2013-07-23 Thread Gabriel de Perthuis
Now... since the snapshot's FS tree is a direct duplicate of the
 original FS tree (actually, it's the same tree, but they look like
 different things to the outside world), they share everything --
 including things like inode numbers. This is OK within a subvolume,
 because we have the semantics that subvolumes have their own distinct
 inode-number spaces. If we could snapshot arbitrary subsections of the
 FS, we'd end up having to fix up inode numbers to ensure that they
 were unique -- which can't really be an atomic operation (unless you
 want to have the FS locked while the kernel updates the inodes of the
 billion files you just snapshotted).

I don't think so; I just checked some snapshots and the inos are the same.
Btrfs just changes the dev_id of subvolumes (somehow the vfs allows this).

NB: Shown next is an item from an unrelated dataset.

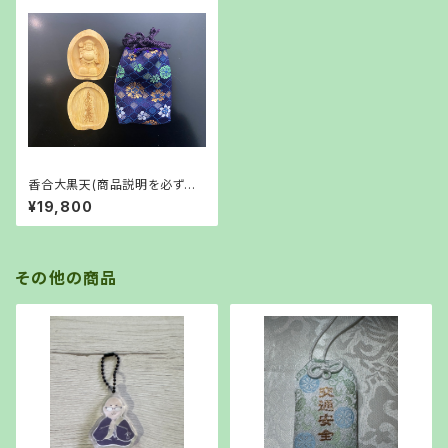
香合大黒天(商品説明を必ずお
読みください)
¥19,800
その他の商品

The other thing to talk about here is that while the FS tree is a
 tree structure, it's not a direct one-to-one map to the directory tree
 structure. In fact, it looks more like a list of inodes, in inode
 order, with some extra info for easily tracking through the list. The
 B-tree structure of the FS tree is just a fast indexing method. So
 snapshotting a directory entry within the FS tree would require
 (somehow) making an atomic copy, or CoW copy, of only the parts of the
 FS tree that fall under the directory in question -- so you'd end up
 trying to take a sequence of records in the FS tree, of arbitrary size
 (proportional roughly to the number of entries in the directory) and
 copying them to somewhere else in the same tree in such a way that you
 can automatically dereference the copies when you modify them. So,
 ultimately, it boils down to being able to do CoW operations at the
 byte level, which is going to introduce huge quantities of extra
 metadata, and it all starts looking really awkward to implement (plus
 having to deal with the long time taken to copy the directory entries
 for the thing you're snapshotting).

Btrfs already does CoW of arbitrarily-large files (extent lists);
doing the same for directories doesn't seem impossible.
--
To unsubscribe from this list: send the line unsubscribe linux-btrfs in
the body of a message to majord...@vger.kernel.org
More majordomo info at  http://vger.kernel.org/majordomo-info.html


Re: Q: Why subvolumes?

2013-07-23 Thread Hugo Mills
On Tue, Jul 23, 2013 at 07:47:41PM +0200, Gabriel de Perthuis wrote:
 Now... since the snapshot's FS tree is a direct duplicate of the
  original FS tree (actually, it's the same tree, but they look like
  different things to the outside world), they share everything --
  including things like inode numbers. This is OK within a subvolume,
  because we have the semantics that subvolumes have their own distinct
  inode-number spaces. If we could snapshot arbitrary subsections of the
  FS, we'd end up having to fix up inode numbers to ensure that they
  were unique -- which can't really be an atomic operation (unless you
  want to have the FS locked while the kernel updates the inodes of the
  billion files you just snapshotted).
 
 I don't think so; I just checked some snapshots and the inos are the same.
 Btrfs just changes the dev_id of subvolumes (somehow the vfs allows this).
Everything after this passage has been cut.